Le rire des goélands
de Eric Menten

critiqué par Kinbote, le 29 janvier 2006
(Jumet - 65 ans)


La note:  étoiles
Vues en élévation
Entre ciel et terre, à six étages au-dessus du sol, Marlène, férue d’astronomie, et David, enclin au rêve, se rencontrent sur le toit de l’usine de montage d’automobiles pendant leur temps de pause.
David, pour briller aux yeux de la jeune femme, s’invente des histoires à lui raconter, une enfance tzigane, un grand-père abattu par un arbre, et cela le conduit à fréquenter la bibliothèque, où, de fil en aiguille, il découvrira Neruda, le Chili, pour y emporter Marlène... En même temps, David nous dépeint son quotidien moins glorieux entre son logement à la cité des Marronniers et l’auberge accueillante avec ses cients attachants tenue par la généreuse Lise. A l’usine, une collègue est victime d’une licenciement abusif ; tout le monde se mobilise pour lui faire réintégrer l’usine...

Eric Menten nous raconte un voyage entre fiction et réalité, entre terre et étoiles. Le mari dela femme licenciée esacalade la façade de l’usine pour y étaler un banderole revendicative; dans leur voyage imaginaire au Chili, David et Marlène côtoient des oiseaux de toutes sortes, et des goélands au rire dont on ne peut déterminer la nature (joyeux, cruel, moqueur) ; les complices habitent en hauteur, ils se rencontrent sur le toit de l’usine, ils feront l’amour au 11ème étage de l’immeuble de David.

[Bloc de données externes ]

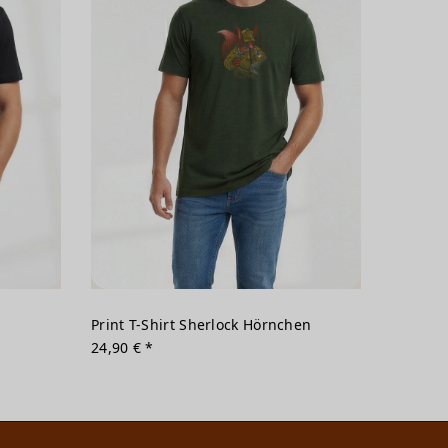
Print T-Shirt Sherlock Hörnchen
24,90 € *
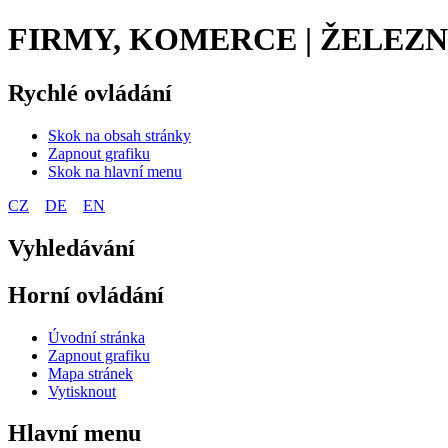
FIRMY, KOMERCE | ŽELEZN
Rychlé ovládání
Skok na obsah stránky
Zapnout grafiku
Skok na hlavní menu
CZ
DE
EN
Vyhledávání
Horní ovládání
Úvodní stránka
Zapnout grafiku
Mapa stránek
Vytisknout
Hlavní menu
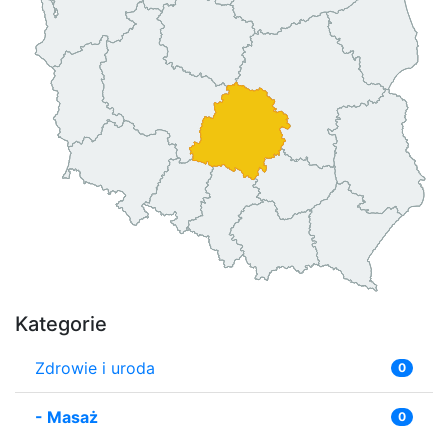
Kategorie
Zdrowie i uroda
0
-
Masaż
0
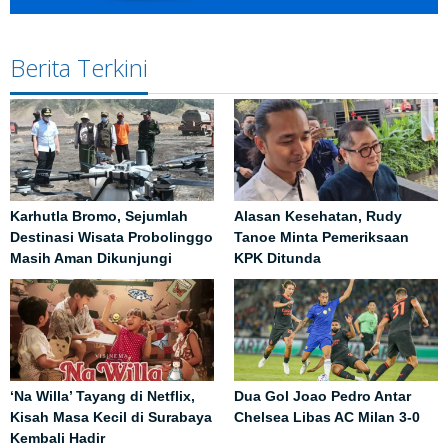
Berita Terkini
Karhutla Bromo, Sejumlah
Alasan Kesehatan, Rudy
Destinasi Wisata Probolinggo
Tanoe Minta Pemeriksaan
Masih Aman Dikunjungi
KPK Ditunda
‘Na Willa’ Tayang di Netflix,
Dua Gol Joao Pedro Antar
Kisah Masa Kecil di Surabaya
Chelsea Libas AC Milan 3-0
Kembali Hadir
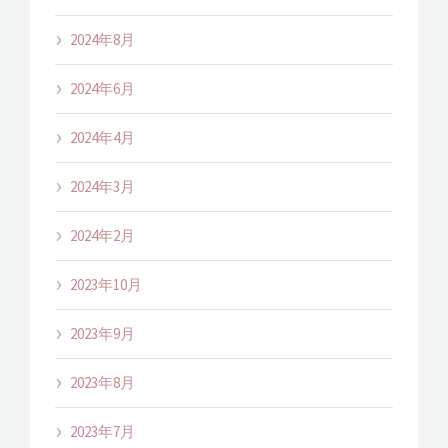
2024年8月
2024年6月
2024年4月
2024年3月
2024年2月
2023年10月
2023年9月
2023年8月
2023年7月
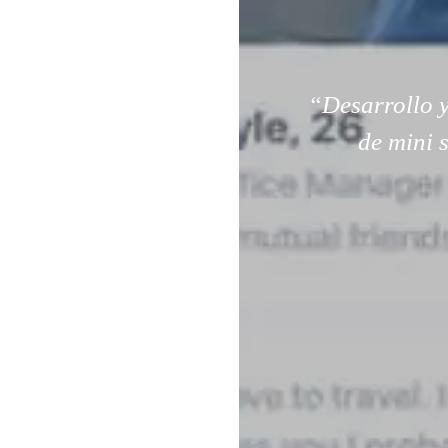
“Desarrollo y
de mini 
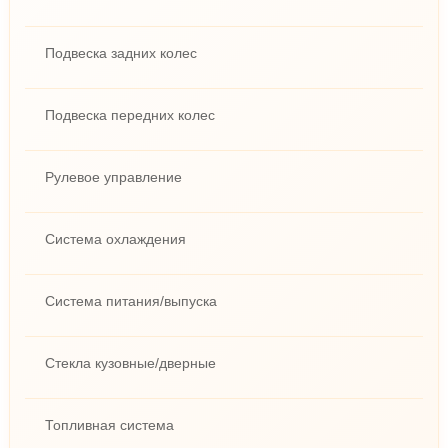
Подвеска задних колес
Подвеска передних колес
Рулевое управление
Система охлаждения
Система питания/выпуска
Стекла кузовные/дверные
Топливная система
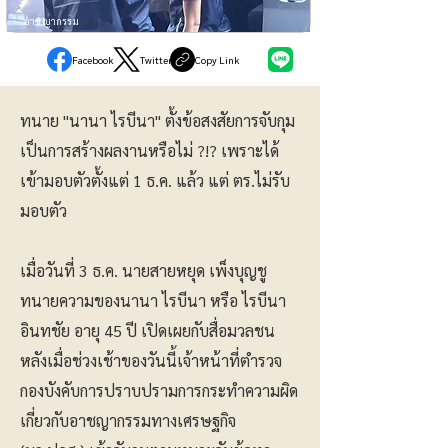
อาชญากรรม
Facebook
Twitter
Copy Link
ทนาย "นานา ไรบีนา" ตั้งข้อสงสัยการจับกุม
เป็นการสร้างผลงานหรือไม่ ?!? เพราะได้
เข้ามอบตัวตั้งแต่ 1 ธ.ค. แล้ว แต่ ตร.ไม่รับ
มอบตัว
เมื่อวันที่ 3 ธ.ค. นายสายหยุด เพ็งบุญชู
ทนายความของนานา ไรบีนา หรือ ไรบีนา
อินทชัย อายุ 45 ปี เปิดเผยกับสื่อมวลชน
หลังเมื่อช่วงเช้าของวันนี้เจ้าหน้าที่ตำรวจ
กองบังคับการปราบปรามการกระทำความผิด
เกี่ยวกับอาชญากรรมทางเศรษฐกิจ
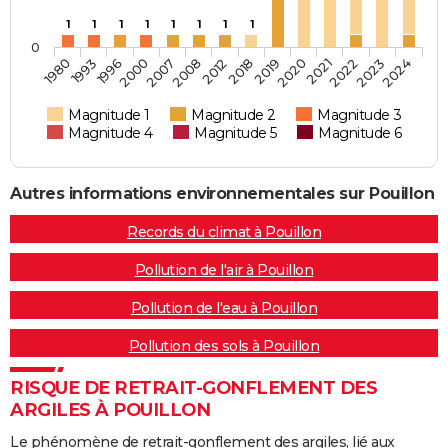
1
1
1
1
1
1
1
1
0
2021
2000
2012
2024
1996
2020
2008
2023
1993
2019
2007
2022
1980
2018
Magnitude 1
Magnitude 2
Magnitude 3
Magnitude 4
Magnitude 5
Magnitude 6
Autres informations environnementales sur Pouillon
Records du climat à Pouillon
Pollution de l'air à Pouillon
Pollution de l'eau à Pouillon
Pollution des sols à Pouillon
RISQUE DE RETRAIT-GONFLEMENT DES
ARGILES À POUILLON
Le phénomène de retrait-gonflement des argiles, lié aux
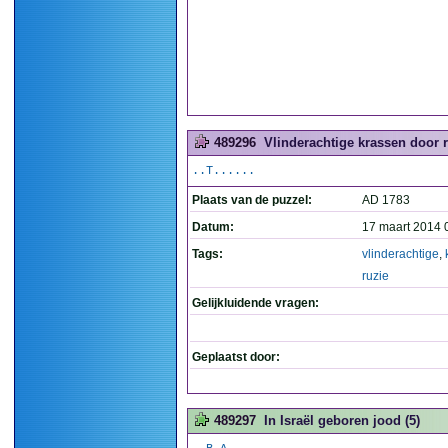
489296
Vlinderachtige krassen door r
..T......
Plaats van de puzzel:
AD 1783
Datum:
17 maart 2014 
Tags:
vlinderachtige
,
ruzie
Gelijkluidende vragen:
Geplaatst door:
489297
In Israël geboren jood (5)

C’est comme si les protagonistes devaient ne jamais mettre pied à terre, mais demeurer en élévation, en train de grimper, occupés à combattre la pesanteur. Chez Menten, les surfaces, les volumes sont comme vus en élévation, fiction égale prise de hauteur, espace mental gagné sur le terrain de l’histoire vécue. Les deux catégories, cohabitant, s’alimentant réciproquement, sont réunies dans une dimension supplémentaire qui les englobe. Le monde de Menten intègre cette part de fiction, sans quoi les objets du cosmos n’atteindraient jamais au statut d’histoire, d’intemporalité: il convertit l’étendue en durée.

Un beau premier roman par un auteur qui, s’il a dépassé l’âge de son héros, sait de quoi il parle : « Formé au journalisme, il a travaillé sur une chaîne de montage d’automobiles et a animé des formations pour les ouvriers, les demandeurs d’emploi et les jeunes des cités. »

L’illustration de couverture est signée Sébastien Boureau.